BANDA ACEH - Ketua PDI-P Aceh, Karimun Usman dan Wakil Ketua Bidang Organisasi, Drs T Sulaiman Badai, mendatangi Pendopo Wali Nanggroe, Tgk Malik Mahmud Alhaythar di Jalan Soekarno Hatta kawasan Lampeuneuruet, Aceh Besar, Rabu (11/4).

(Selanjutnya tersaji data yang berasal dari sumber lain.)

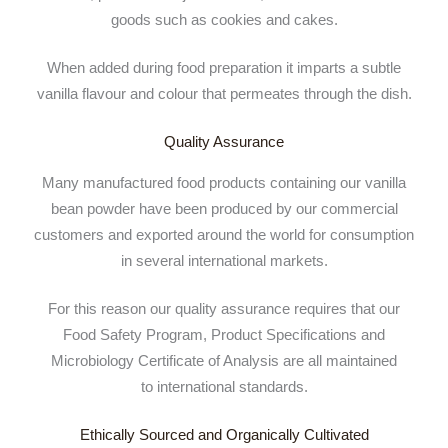
goods such as cookies and cakes.
When added during food preparation it imparts a subtle
vanilla flavour and colour that permeates through the dish.
Quality Assurance
Many manufactured food products containing our vanilla
bean powder have been produced by our commercial
customers and exported around the world for consumption
in several international markets.
For this reason our quality assurance requires that our
Food Safety Program, Product Specifications and
Microbiology Certificate of Analysis are all maintained
to international standards.
Ethically Sourced and Organically Cultivated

Kedatangan unsur pimpinan PDI-P itu dalam rangka silaturahmi, memenuhi undangan Malik Mahmud yang disampaikan sebelumnya pada pelantikan pengurus Partai Aceh, Selasa (10/4) malam.

Pertemuan pimpinan PDI-P dan Wali Nanggroe itu berlangsung selama dua jam. Dalam siaran pers yang diterima Serambi dari Sekretaris BP Pemilu PDIP Aceh, Helmy N Hakim disebutkan, para pertemuan itu, Karimum Usman, Sulaiman Badai dengan Malik Mahmud membahas isu-isu sentral Aceh, terutama masalah bendera, implementasi UUPA yang sebahagian belum berjalan.

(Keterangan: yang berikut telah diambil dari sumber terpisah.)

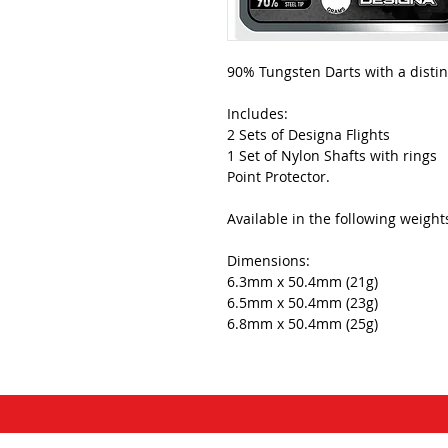
90% Tungsten Darts with a distin
Includes:
2 Sets of Designa Flights
1 Set of Nylon Shafts with rings
Point Protector.
Available in the following weight
Dimensions:
6.3mm x 50.4mm (21g)
6.5mm x 50.4mm (23g)
6.8mm x 50.4mm (25g)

Dalam pertemuan itu, Karimun mengatakan, dirinya siap membela semua kepentingan Aceh bersama yang lainnya. Sementara Wali Nanggroe, menyatakan kesan mendalam terhadap Presiden Jokowi karena semua permintaan dipenuhi oleh Presiden Jokowi.

“Seperti PT KKA, pelabuhan, bandara termasuk subsidi minyak terhadap nelayan 40 GT ke bawah, dan juga pertanahan,” kata Malik Mahmud.

Akan tetapi ada beberapa hal tersebut belum berjalan karena keterbatasan Pemerintah Aceh sebelumnya menindaklanjuti terkait permintaan yang telah disetujui oleh Jokowi, sehingga dampaknya belum dirasakan oleh masyarakat.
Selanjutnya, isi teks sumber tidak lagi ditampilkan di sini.